Já tenho dado noutros locais, nomeadamente e-mail e facebook, a minha opinião sobre a situação que atravessamos e que, obviamente, não é nova. Tivemos, entretanto, uma manifestação dantesca que congregou literalmente o Povo, assim com A maiúsculo, desde os filhos pequenos aos adultos de várias classes. Não, foi, todavia, uma manifestação contra a TSU ou contra Passos Coelho. A TSU é apenas o argumento para se mostrar, mais do que qualquer inquietação, um generalizado descontentamento com a  classe política em geral.
 
Depois de uma governação ruinosa do PS que em particular no último mandato nos endividou por gerações com as parcerias público-privadas a vinte anos (e não era por acaso que já ia na tentativa de que lhe aprovassem o PEC IV, cada ajustamento mais ruinoso do que anterior e daí a queda do governo), o governo de Passos Coelho começa por ganhar essa criminosa dívida que hoje e durante muito tempo iremos pagar, atado pela troika que lhe ditou qual seria o Orçamento de Estado, e essa austeridade a que não estávamos habituados (muito pelo contrário) foi sendo reprimida até agora com a gota no copo de água da TSU.
 
Num encontro no Centro Cultural de Belém sob Portugal e o futuro, e a esperança e... gostei  particularmente das palavras do maestro Rui Massena que aqui não cabe desenvolver, mas onde explicou o que, no seu pensamento, são os motivos que hoje nos trazem à situação em que estamos, e tão díspares quanto a substituição do homem pela máquina ou a constante procura de novas oportunidades que, no seu entender, muita vezes são mais uma projecção do que oportunidades em si.
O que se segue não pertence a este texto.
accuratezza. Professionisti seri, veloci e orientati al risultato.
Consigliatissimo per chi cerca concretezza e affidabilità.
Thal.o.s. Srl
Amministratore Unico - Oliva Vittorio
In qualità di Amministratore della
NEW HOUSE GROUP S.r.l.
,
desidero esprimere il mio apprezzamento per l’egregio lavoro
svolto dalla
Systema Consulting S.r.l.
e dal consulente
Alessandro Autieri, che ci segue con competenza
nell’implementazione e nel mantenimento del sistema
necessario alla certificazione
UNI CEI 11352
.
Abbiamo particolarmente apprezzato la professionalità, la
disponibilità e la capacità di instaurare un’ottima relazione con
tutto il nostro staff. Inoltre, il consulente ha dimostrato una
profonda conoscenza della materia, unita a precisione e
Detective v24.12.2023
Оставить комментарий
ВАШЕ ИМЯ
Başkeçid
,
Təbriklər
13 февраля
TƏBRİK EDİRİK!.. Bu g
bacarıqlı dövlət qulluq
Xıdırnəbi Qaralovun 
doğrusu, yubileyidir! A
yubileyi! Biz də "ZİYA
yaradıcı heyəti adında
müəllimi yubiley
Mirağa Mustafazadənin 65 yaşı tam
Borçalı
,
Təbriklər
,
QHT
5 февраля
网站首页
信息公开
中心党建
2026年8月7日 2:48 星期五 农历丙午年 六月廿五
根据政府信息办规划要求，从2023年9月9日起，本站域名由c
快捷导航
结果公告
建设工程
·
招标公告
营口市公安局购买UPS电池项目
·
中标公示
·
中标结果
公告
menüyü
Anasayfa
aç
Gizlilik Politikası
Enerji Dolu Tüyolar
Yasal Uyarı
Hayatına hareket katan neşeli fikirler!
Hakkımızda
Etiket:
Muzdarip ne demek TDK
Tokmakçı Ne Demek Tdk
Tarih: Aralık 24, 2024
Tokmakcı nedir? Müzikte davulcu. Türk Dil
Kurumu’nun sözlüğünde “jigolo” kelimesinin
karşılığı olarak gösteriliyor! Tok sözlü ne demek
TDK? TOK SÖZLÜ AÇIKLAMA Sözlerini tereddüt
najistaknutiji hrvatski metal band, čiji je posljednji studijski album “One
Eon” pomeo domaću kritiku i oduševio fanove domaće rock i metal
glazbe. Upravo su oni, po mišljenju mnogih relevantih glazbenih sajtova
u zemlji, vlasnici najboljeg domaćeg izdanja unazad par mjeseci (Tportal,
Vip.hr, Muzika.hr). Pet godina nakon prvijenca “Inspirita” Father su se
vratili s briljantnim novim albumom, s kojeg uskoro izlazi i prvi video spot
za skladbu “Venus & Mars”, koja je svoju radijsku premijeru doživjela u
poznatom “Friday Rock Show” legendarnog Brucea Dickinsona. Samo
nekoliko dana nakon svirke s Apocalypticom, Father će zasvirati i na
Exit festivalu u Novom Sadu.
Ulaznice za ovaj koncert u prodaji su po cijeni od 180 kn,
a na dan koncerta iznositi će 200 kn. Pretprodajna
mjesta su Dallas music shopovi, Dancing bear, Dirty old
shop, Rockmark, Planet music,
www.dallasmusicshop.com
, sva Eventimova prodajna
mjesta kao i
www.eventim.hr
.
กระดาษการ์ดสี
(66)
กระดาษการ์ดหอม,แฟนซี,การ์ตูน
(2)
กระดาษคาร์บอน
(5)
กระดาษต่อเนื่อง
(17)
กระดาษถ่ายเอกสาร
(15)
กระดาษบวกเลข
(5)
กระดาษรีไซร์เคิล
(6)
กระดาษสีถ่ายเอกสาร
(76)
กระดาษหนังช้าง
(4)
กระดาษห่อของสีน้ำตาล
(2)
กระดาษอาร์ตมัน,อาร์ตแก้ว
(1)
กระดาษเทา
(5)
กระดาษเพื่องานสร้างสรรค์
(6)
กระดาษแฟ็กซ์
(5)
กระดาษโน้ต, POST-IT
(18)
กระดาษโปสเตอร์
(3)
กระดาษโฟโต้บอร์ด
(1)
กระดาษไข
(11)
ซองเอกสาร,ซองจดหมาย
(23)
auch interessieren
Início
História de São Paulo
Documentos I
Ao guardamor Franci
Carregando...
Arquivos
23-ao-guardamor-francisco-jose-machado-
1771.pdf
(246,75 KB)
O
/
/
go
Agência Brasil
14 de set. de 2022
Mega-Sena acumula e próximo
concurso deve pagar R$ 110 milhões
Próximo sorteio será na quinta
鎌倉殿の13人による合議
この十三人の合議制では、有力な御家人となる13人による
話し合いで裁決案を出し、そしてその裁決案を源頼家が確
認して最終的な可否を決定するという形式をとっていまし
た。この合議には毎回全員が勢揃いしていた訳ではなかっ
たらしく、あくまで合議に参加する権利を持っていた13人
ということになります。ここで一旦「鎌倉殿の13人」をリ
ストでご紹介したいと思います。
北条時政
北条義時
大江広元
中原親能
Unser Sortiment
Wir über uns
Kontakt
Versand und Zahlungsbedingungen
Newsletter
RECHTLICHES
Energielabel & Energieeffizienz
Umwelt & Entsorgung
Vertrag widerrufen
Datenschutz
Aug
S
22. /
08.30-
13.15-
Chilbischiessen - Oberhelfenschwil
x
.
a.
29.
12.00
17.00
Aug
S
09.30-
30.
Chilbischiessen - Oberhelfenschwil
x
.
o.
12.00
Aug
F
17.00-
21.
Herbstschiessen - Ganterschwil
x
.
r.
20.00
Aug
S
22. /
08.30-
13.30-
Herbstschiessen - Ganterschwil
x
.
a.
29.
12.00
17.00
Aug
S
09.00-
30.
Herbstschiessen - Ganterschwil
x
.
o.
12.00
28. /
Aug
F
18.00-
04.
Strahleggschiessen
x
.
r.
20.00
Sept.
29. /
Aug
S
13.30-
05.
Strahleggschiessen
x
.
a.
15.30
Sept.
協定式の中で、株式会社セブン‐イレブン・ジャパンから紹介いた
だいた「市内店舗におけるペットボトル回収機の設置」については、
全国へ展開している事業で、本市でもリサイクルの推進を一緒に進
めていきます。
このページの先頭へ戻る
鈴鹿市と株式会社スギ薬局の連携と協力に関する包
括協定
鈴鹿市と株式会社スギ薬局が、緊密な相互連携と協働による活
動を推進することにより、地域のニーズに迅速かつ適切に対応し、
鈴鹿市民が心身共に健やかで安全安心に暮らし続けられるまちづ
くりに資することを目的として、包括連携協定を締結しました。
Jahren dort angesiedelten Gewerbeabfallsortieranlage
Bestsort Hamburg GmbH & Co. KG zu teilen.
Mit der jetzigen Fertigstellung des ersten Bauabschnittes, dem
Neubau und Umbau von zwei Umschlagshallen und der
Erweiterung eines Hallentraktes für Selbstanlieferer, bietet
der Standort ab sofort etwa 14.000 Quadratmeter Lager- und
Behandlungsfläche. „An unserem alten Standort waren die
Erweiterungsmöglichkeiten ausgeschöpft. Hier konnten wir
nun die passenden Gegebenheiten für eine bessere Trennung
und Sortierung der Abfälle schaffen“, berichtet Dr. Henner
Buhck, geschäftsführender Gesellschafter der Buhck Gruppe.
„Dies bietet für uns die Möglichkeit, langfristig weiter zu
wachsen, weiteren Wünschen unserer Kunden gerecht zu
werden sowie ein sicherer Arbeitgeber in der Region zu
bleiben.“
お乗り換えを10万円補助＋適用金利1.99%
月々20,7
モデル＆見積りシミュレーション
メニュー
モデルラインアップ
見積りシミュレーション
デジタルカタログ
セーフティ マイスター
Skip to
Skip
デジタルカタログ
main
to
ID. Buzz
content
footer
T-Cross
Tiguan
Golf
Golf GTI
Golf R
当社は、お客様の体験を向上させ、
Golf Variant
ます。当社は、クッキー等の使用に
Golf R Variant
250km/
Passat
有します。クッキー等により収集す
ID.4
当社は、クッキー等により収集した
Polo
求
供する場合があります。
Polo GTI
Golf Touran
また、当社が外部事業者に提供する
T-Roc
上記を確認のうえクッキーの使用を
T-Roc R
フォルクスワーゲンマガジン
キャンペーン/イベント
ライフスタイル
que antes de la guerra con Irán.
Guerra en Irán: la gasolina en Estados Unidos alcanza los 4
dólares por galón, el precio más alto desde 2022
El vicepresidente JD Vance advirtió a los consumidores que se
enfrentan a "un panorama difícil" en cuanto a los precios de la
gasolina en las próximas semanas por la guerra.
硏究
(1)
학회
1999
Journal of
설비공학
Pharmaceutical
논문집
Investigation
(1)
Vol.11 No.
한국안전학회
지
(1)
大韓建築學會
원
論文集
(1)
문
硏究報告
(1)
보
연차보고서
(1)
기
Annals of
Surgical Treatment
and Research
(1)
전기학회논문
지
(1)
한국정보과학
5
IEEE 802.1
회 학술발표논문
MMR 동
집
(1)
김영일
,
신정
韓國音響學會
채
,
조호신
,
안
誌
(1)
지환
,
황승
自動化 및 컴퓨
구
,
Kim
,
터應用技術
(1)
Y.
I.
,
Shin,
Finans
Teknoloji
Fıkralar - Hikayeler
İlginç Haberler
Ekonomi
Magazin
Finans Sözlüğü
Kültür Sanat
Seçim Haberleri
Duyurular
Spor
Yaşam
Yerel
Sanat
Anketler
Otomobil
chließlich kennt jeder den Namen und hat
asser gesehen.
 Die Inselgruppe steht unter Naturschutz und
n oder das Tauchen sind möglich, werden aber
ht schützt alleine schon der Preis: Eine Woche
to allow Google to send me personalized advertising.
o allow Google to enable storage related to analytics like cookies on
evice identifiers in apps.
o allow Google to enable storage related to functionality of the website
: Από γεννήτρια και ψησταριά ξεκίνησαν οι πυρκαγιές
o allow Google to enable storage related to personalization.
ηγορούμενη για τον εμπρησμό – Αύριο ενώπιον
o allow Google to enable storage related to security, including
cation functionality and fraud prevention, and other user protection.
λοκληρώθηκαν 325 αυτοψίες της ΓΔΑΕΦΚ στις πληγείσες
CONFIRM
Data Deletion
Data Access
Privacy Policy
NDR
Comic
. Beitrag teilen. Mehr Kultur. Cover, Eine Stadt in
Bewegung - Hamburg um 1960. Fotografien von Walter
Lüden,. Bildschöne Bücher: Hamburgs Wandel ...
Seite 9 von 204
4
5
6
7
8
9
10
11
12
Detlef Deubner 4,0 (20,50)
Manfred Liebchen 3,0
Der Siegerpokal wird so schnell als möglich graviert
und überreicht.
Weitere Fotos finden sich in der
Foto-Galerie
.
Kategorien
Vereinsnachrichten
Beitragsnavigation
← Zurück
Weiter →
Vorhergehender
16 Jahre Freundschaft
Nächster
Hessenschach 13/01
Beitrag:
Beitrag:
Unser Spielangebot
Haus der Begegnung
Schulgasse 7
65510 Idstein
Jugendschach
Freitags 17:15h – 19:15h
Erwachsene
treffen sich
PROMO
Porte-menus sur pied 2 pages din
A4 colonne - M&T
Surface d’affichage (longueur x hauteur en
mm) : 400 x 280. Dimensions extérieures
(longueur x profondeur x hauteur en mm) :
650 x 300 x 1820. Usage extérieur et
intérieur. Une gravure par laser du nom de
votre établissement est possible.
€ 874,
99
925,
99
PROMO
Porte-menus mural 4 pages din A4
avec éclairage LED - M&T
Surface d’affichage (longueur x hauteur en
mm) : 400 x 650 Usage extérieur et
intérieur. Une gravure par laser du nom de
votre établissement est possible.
Ou o Tolentino, hoje padre e poeta e pensador, que conheci quando ainda colaboradores na altura do DN-Jovem (uma secção para jovens poetas no Diário de Notícias), que dizia que "o momento actual é de enorme complexidade, sobretudo para quem nada tem", mas que "não podemos viver como homo economicus, como se a economia fosse tudo".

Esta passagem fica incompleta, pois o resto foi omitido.